TO DO: Write out the data exactly as given, dropping every picture.

⁂

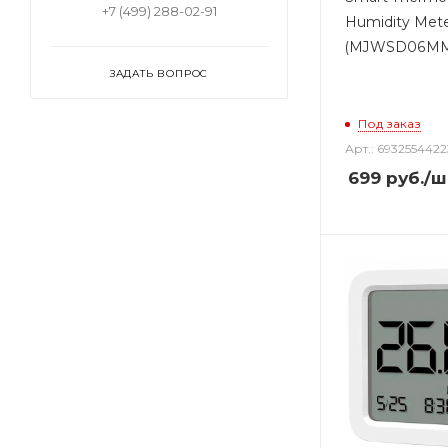
+7 (499) 288-02-91
Humidity Mete
(MJWSD06MM
ЗАДАТЬ ВОПРОС
Под заказ
Арт.: 6932554422
699
руб.
/ш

⁂

SOLUTION TO THIS EXERCISE:
+7 (499) 288-02-91
Humidity Mete
(MJWSD06MM
ЗАДАТЬ ВОПРОС
Под заказ
Арт.: 6932554422
699
руб.
/ш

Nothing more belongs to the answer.